Integration with LeRobot training

MCAP Data Loader provides a CLI to train LeRobot models using MCAP data files. This allows you to use MCAP datasets directly as the training data source for LeRobot, without needing to convert them into a different format.

You should have LeRobot installed in your environment to use this feature. You can install it from PyPI (0.4.3 is tested):

pip install lerobot

Train with an MCAP dataset

Run:

mcap_lerobot_train -c configs/config.yaml

Recommended: place your config file under a configs/ directory in your current working directory.

Configuration reference

The top level is the standard LeRobot configuration, with an additional mcap section for MCAP dataset loading settings:

batch_size: 2
num_workers: 1
policy:
  type: act
  push_to_hub: false
  chunk_size: 2
  n_action_steps: 2

dataset:
  root: data
  repo_id: example
  streaming: true

mcap:
  states:
    - /follow/arm/joint_state/position
    - /follow/eef/joint_state/position
  actions:
    - /lead/arm/pose/position
    - /lead/arm/pose/orientation
  images:
    - /env_camera/color/image_raw

The lists of topics specified by states and actions will be loaded and concatenated to form the observation.state and action required by lerobot, serving as low-dimensional state and action inputs in the training data. Meanwhile, images will be appended to the observation.images field, using the first part of the name (e.g., env_camera in the example above) as a suffix for image input, such as observation.images.env_camera, for use during training.

Organizing processed data

For processed data, MCAP is better suited to creating a new file that contains only the processed topics, rather than appending processed data back into the original file. For an example of generating processed topics, see Data Processing.

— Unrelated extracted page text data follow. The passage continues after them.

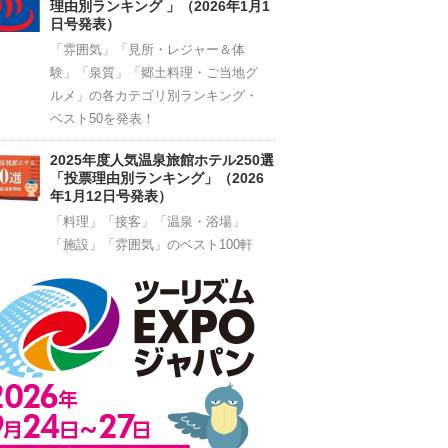
理由別ランキング 」（2026年1月1
日号発表）
「雰囲気」「見所・レジャー＆体
験」「泉質」「郷土料理・ご当地グ
ルメ」の各カテゴリ別ランキング・
ベスト50を発表！
2025年度人気温泉旅館ホテル250選
「投票理由別ランキング」（2026
年1月12日号発表）
「料理」「接客」「温泉・浴場」
「施設」「雰囲気」のベスト100軒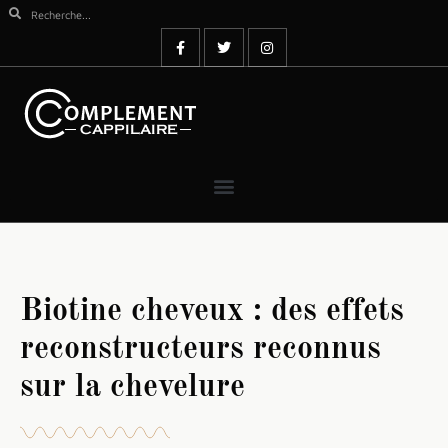
Biotine cheveux : des effets
reconstructeurs reconnus
sur la chevelure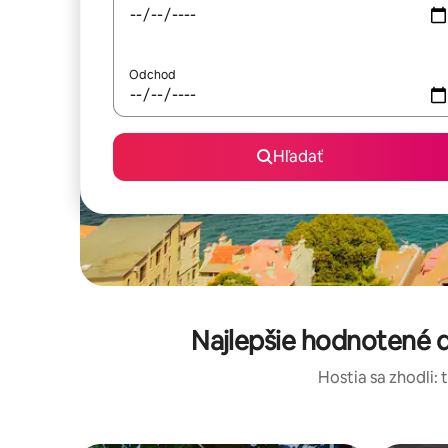
Odchod
Hľadať
Najlepšie hodnotené d
Hostia sa zhodli: 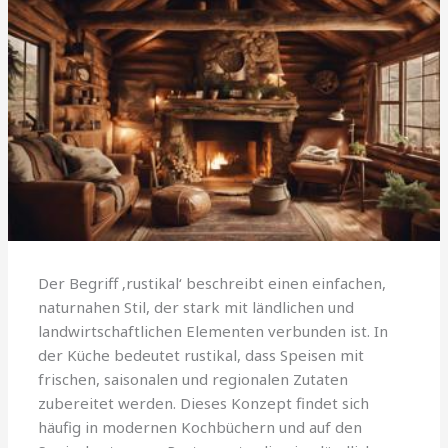
Der Begriff ‚rustikal‘ beschreibt einen einfachen,
naturnahen Stil, der stark mit ländlichen und
landwirtschaftlichen Elementen verbunden ist. In
der Küche bedeutet rustikal, dass Speisen mit
frischen, saisonalen und regionalen Zutaten
zubereitet werden. Dieses Konzept findet sich
häufig in modernen Kochbüchern und auf den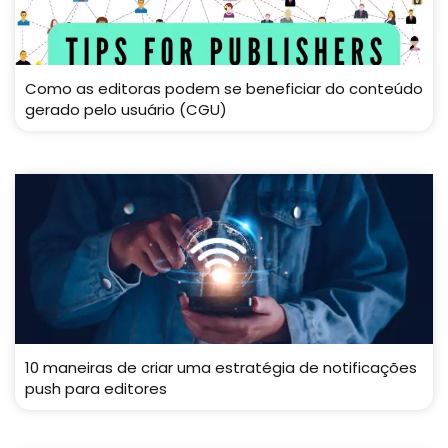
Como as editoras podem se beneficiar do conteúdo
gerado pelo usuário (CGU)
10 maneiras de criar uma estratégia de notificações
push para editores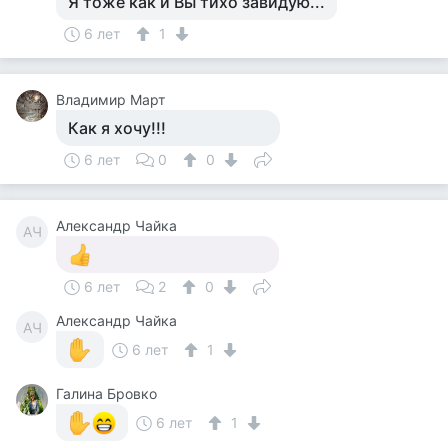
Я тоже как и Вы тихо завидую...
6 лет
1
Владимир Март
Как я хочу!!!
6 лет
0
0
Александр Чайка
АЧ
6 лет
2
0
Александр Чайка
АЧ
6 лет
1
Галина Бровко
6 лет
1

During training, you can specify both the original dataset directory and the processed dataset directory at the same time. MCAP Data Loader will merge them automatically at runtime, so they can be consumed as if they were read from a single dataset.

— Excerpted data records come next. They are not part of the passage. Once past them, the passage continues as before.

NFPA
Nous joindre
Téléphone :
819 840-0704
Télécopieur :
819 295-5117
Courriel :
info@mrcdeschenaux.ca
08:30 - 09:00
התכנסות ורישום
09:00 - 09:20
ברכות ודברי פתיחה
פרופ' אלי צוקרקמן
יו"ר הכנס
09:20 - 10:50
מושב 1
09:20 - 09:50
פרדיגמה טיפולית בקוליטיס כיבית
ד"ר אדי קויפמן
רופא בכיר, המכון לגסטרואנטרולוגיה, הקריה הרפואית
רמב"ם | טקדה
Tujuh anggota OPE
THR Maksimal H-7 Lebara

A typical configuration looks like this:

dataset:
  root: data
  repo_id:
    - mujoco
    - mujoco_processed
  streaming: true

Notes:

  • dataset.root and dataset.repo_id are reused to specify the MCAP dataset root directory and dataset name.
  • Command-line overrides compatible with LeRobot are supported and take the highest priority (they override values in the config file). For example:
    mcap_lerobot_train -c configs/config.yaml --dataset.repo_id=example_task
    

Train with LeRobot’s original dataset format

If you want to use LeRobot’s original data format (while still using this CLI), add --ori:

mcap_lerobot_train -c configs/ori.yaml --ori

Make sure the dataset path in your config points to the actual LeRobot dataset location.

Help / supported CLI args

Show supported parameters:

mcap_lerobot_train -h

If the output is long, redirect to a file:

mcap_lerobot_train -h > lerobot_help.txt

Data Processing

For pose-topic post-processing, see docs/poses.md.

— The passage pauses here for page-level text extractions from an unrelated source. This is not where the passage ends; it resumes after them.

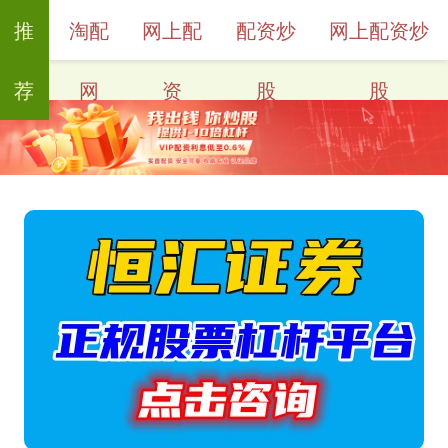
推
淘配
网上配
配资炒
网上配资炒
荐
网
资
股
股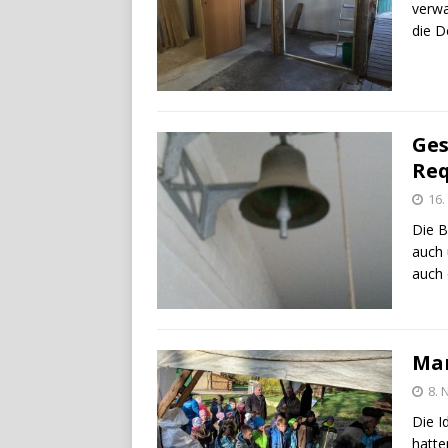
verwa
die D
Ges
Req
16
Die B
auch 
auch 
Mar
8.
Die I
hatte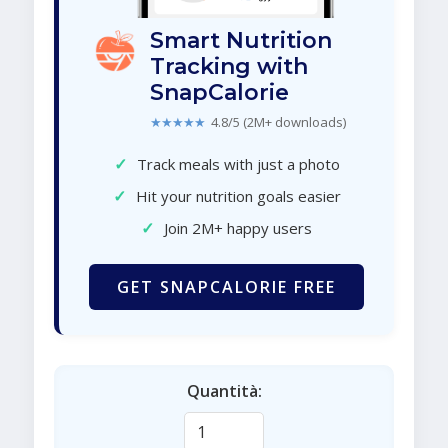
Smart Nutrition
Tracking with
SnapCalorie
★★★★★
4.8/5 (2M+ downloads)
✓
Track meals with just a photo
✓
Hit your nutrition goals easier
✓
Join 2M+ happy users
GET SNAPCALORIE FREE
Quantità:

The script mcap_data_loader/scripts/data_process/poses.py can be used to generate:

  • relative pose topics with _rela suffix
  • rotation_6d topics converted from quaternion pose topics

Example:

python mcap_data_loader/scripts/data_process/poses.py \
  data/example \
  --keys /follow/arm/pose/position /follow/arm/pose/orientation \
  --targets rela rotation_6d

License

See LICENSE.

Project details


Download files

Download the file for your platform. If you're not sure which to choose, learn more about installing packages.

Source Distribution

mcap_data_loader-0.2.7.tar.gz (151.8 kB view details)

Uploaded Source

Built Distribution

If you're not sure about the file name format, learn more about wheel file names.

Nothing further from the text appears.